(Page-level text extractions)
┌──
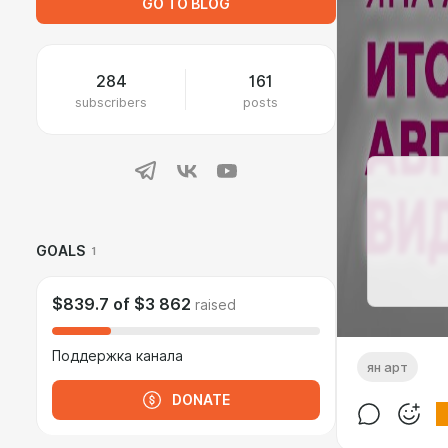
GO TO BLOG
284
161
subscribers
posts
GOALS
1
$839.7
of
$3 862
raised
Поддержка канала
ян арт
DONATE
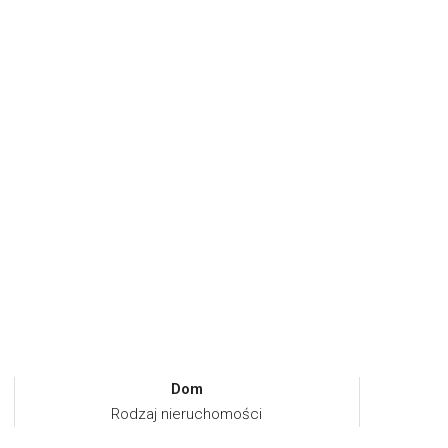
Dom
Rodzaj nieruchomości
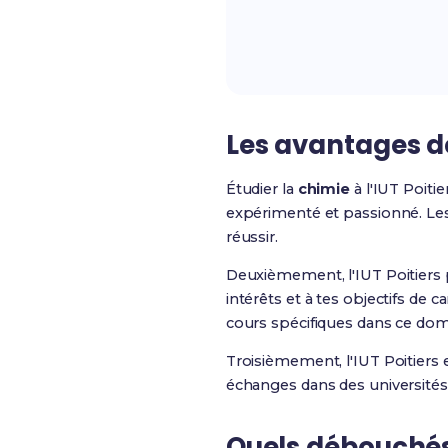
Les avantages de
Étudier la
chimie
à l'IUT Poit
expérimenté et passionné. Les
réussir.
Deuxièmement, l'IUT Poitiers 
intérêts et à tes objectifs de 
cours spécifiques dans ce dom
Troisièmement, l'IUT Poitiers
échanges dans des universités p
Quels débouchés 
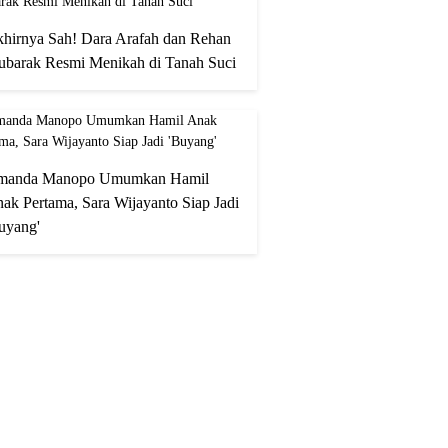
hirnya Sah! Dara Arafah dan Rehan
barak Resmi Menikah di Tanah Suci
manda Manopo Umumkan Hamil
ak Pertama, Sara Wijayanto Siap Jadi
uyang'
└──
= PROBLEM STATEMENT =
Note how many lines above hold "Poitiers" and give that figure alone.

= THE ANSWER =
2